Tuesday, February 5, 2008

America and A La Carte Care

America's vast resources cannot provide unlimited health care under its current system. But America can afford and provide efficient, scientifically sound, compassionate and high quality health care which meets the needs of most of its citizens. Efficient, science-based, health care requires (at least): (i) elected officials who refuse to bend to political and financial pressures from the electorate, industry, entrepreneurs, insurers, the press, and other self-interested parties; (ii) an independent, adequately budgeted and funded federal agency which is shielded from political pressures, and given authority to approve or disapprove (on the basis of conflict of interest-free scientific consensus) public health measures, medical treatments and procedures for payment by payers; (iii) a conflict of interest-free medical profession which genuinely advocates for its patients, provides highly competent care which not only cures, but more importantly prevents disease, and abandons infighting with respect to "turf," financial reward, markers of competence and competition; (iv) a health care industry (including pharmaceutical manufacturers) which, instead of focusing on high management salaries and returns on investment, profits/surplus, prestige and control focuses on excellence and appropriateness of care and products/services and is then provided with sufficient financial support to preserve its capital base and generate reasonable profits; and (v) a public which accepts science as the basis for medical decision-making and payment and demands health care consistent with scientific medicine.

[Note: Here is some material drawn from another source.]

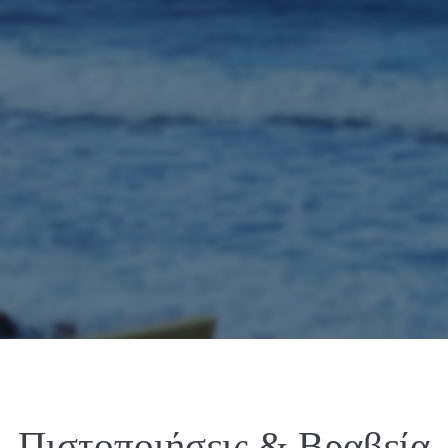
Πιστοποιήσεις & Βραβεία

I am not optomistic that we will soon see such a system. There are too many interests lined-up at the health-care trough who now buy their way to the front of the line.

Monday, February 4, 2008

We've Squandered Our Resources for Health Care

If America believes that the November, 2008 national election will solve its health care system woes, it is delusional. Our current Republican administration is a bankruptcy government which won't leave enough assets in the treasury to pay for important domestic programs, and certainly not enough to support a national efficient and high quality health care system. Not only has our Republican government demonstrated that it is bankrupt morally, constitutionally, politically and financially, it has cynically squandered our resources in a manner it would condemn if it had been done by our citizenry. When politicians retire from federal office they enjoy first class health care benefits. If their illnesses require extensive care, they have the resources of the Federal government to provide for them through insurance. If the average citizen becomes ill and exhausts his personal insurance benefits and bank account, and then purchases health care using a credit card, and then becomes bankrupt, he or she will not be discharged from that credit card debt because credit card companies got the Republican Congress and Administration to bar discharge. The politician receives the care needed; the needy citizen and the citizen's family become financially broken by the health care system's costs and irresponsible Congresspeople and their financial institution supporters. Don't pin your family's health care hopes on election year promises: the promises can't be fulfilled.

Saturday, February 2, 2008

Sage Advice

Years ago, a respected professor with a name similar to mine, told his house staff to ask the question "why is this bast... lying" when listening to academic presentations. Whether you are listening to (or reading a newspaper or magazine) to a drug company representative, an insurance company spokesperson, an academic, a politician or any person who pretends to have "the answer" which will fix our troubled health care system, keep the professor's question in mind. Be skeptical. A health care system which employes millions of persons, consumes about 16% of the gross domestic product, and spins off substantial profits to a variety of institutions and companies which have tight financially rewarding political connections, is not susceptible to a quick fix. To find out why they lie, follow the money.